Look through the listing below, find every line with the string "cocktails", and copy it.

-- Extracted material --
-------
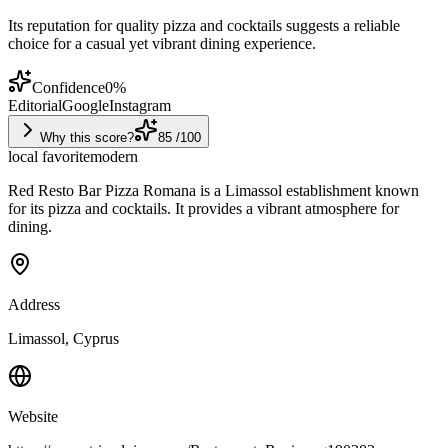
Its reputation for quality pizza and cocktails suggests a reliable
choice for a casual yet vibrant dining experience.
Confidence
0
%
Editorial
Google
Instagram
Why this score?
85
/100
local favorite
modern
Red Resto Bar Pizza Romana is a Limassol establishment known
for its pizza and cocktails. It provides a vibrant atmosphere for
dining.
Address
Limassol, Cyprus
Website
-------
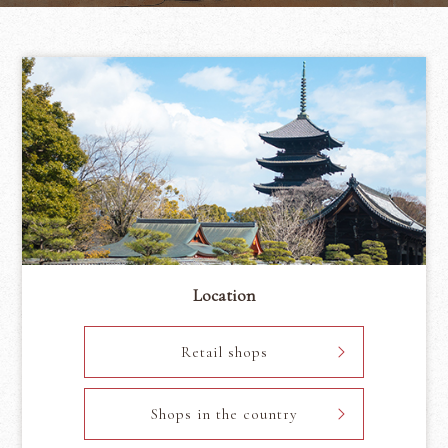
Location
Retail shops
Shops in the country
-------
-- Answer space --
Its reputation for quality pizza and cocktails suggests a reliable
for its pizza and cocktails. It provides a vibrant atmosphere for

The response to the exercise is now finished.